WORK REQUIRED: Produce a copy of every line in the records that holds the string "para".

Collected data entries:
========================================

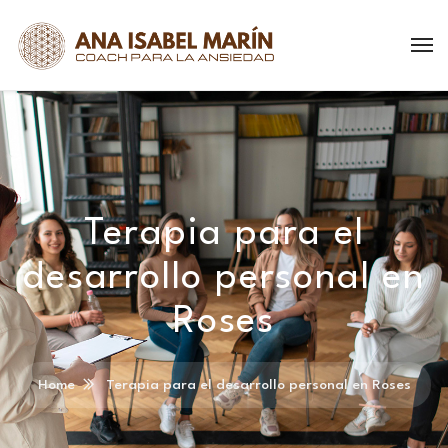
Terapia para el
desarrollo personal en
Roses
Home
Terapia para el desarrollo personal en Roses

========================================

PROBLEM SOLUTION:
Terapia para el
Terapia para el desarrollo personal en Roses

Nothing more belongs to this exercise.